Eu lia "Kripta", colecionei "As Ciências Proibidas", lia tudo do Papus, tive uns três baralhos de tarot diferentes, fiz a "brincadeira do copo" (oui-ja, e deu certo!), tive sonhos premunitórios e no quesito esquisitices só não vi fantasmas nem seres extra-terrestres.
Ficava pensando se há algo depois da morte, no sentido da vida e nas possibilidades de contato com o além. Aos doze anos mais ou menos escrevia em um bloco considerações sobre as pirâmides do Egito, a reencarnação e a possibilidade quase certa dos ETs. terem feito os moais da ilha de Páscoa e o Stonehenge. Fui em um Centro Espírita, frequentei a Igreja Presbiteriana e vi gente receber santo.
Bom, depois de um tempo dá uma certa preguiça. Por um lado porque a vida cotidiana e pé no chão começa a exigir outras coisas de você. Por outro, porque existe uma certa humildade, acho, numa postura um pouco agnóstica - se existe algo "sobrenatural", por definição você não compreende mesmo, já que nem a natureza a gente consegue compreender, quanto mais o que está acima dela... Então, cuidemos daquilo que podemos tentar entender e vamos torcer para que o que está acima de nós tenha paciência com a nossa humana ignorância.
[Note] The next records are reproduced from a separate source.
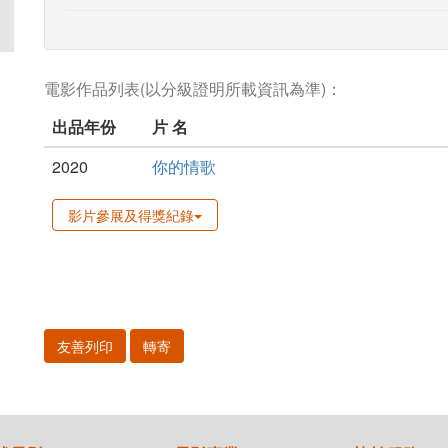
電影作品列表(以分級證明所載資訊為準)：
出品年份
片 名
2020
你的情歌
影片參展及得獎紀錄
友善列印
轉寄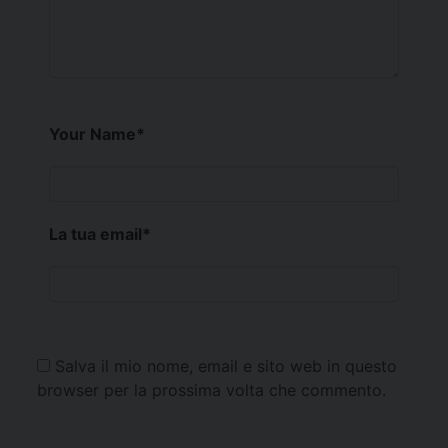
Your Name
*
La tua email
*
Salva il mio nome, email e sito web in questo
browser per la prossima volta che commento.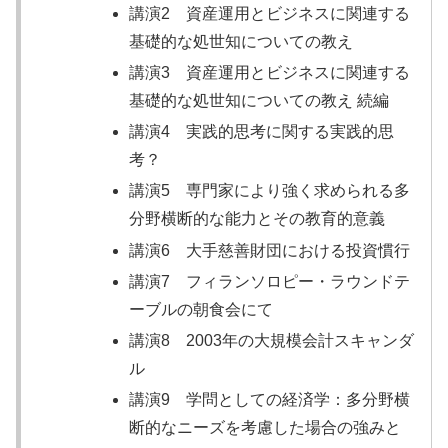
講演2 資産運用とビジネスに関連する
基礎的な処世知についての教え
講演3 資産運用とビジネスに関連する
基礎的な処世知についての教え 続編
講演4 実践的思考に関する実践的思
考？
講演5 専門家により強く求められる多
分野横断的な能力とその教育的意義
講演6 大手慈善財団における投資慣行
講演7 フィランソロピー・ラウンドテ
ーブルの朝食会にて
講演8 2003年の大規模会計スキャンダ
ル
講演9 学問としての経済学：多分野横
断的なニーズを考慮した場合の強みと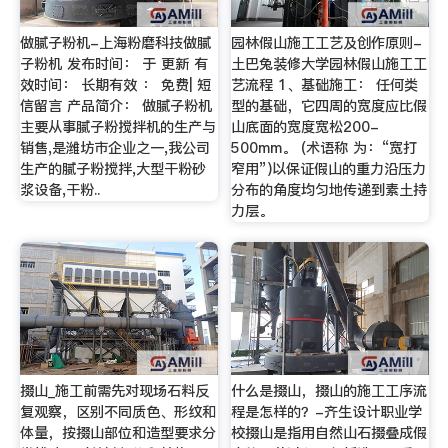
做腻子粉机-上海粉磨科技做腻
园林假山施工工艺及创作原则-
子粉机 发布时间： 于 更新 有
土巴兔装修大学园林假山施工工
效时间： 长期有效 ： 免费| 短
艺流程 1、基础施工： 任何类
信留言 产品简介： 做腻子粉机
型的基础，它四周的宽度应比假
主要从事腻子粉搅拌机的生产与
山底面的宽度宽松200-
销售,是潍坊市企业之一,我公司
500mm。 (术语称 为：“宽打
生产的腻子粉搅拌,大型干粉砂
窄用”)以保证假山的重力沿压力
浆设备,干粉..
分布的角度均匀地传递到素土持
力层。
掇山_施工前需先对现场石料反
什么是掇山，掇山的施工工序流
复观察，区别不同质色、形纹和
程是怎样的？-齐生设计职业学
体量，按掇山部位和造型要求分
校掇山是指用自然山石掇叠成假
Outra coisa que dá preguiça é aquela aura de misticismo que cerca quase tudo o que poderia ser estudado e discutido com mais seriedade. Ou a suposta seriedade de pensamentos que partem de uma lógica até razoável mas resumem tudo a um ponto de vista superficial e tolo, no estilo "O Segredo" (quero uma Ferrari... quero uma Ferrari... quero uma Ferrari... Opa, olha ela na minha porta!)... Uma roupagem holística para um tipo de preocupação capitalista e consumista ao extremo. Parece que o velho xamã que fazia truques para encantar sua tribo ainda está escondidinho, pronto para saltar e dar um show em troca do assombro e se possível de doações dos fiéis, palestras pagas a peso de ouro, prestígio, etc...
Depois escrevo mais sobre isso.
Não, não vi fantasma essa noite.
Por que resolvi falar sobre isso? Sei lá.
4 comentários:
Gostei mesmo do texto, Piazentin. Só tenho medo dessa foto aí. E um dia eu te conto a história da Tânia.
*
Pensativo o texto!
^^
Um dia um cara que se dizia Atéu, que só acreditava no que a ciência comprovava me questinopu quando eu falava de Auras...
A resposta eu nunca esqueci:
"Já que acredita tanto na ciência, sabe que já foi comprovado que temos um campo eletromagnético em volta do corpo, isso é o que eu chama de aura e outras pessoas chamam de chama, ou campo eletromagnético, quanto a cor que ela pode ter, assim mesmo como a fisíca já explicou, enxergamos as cores de acordo com a frenquência que um eletron vibra, e como em todo campo eletromagnético tem eletrons, por que essa "aura" não podem ter cor?"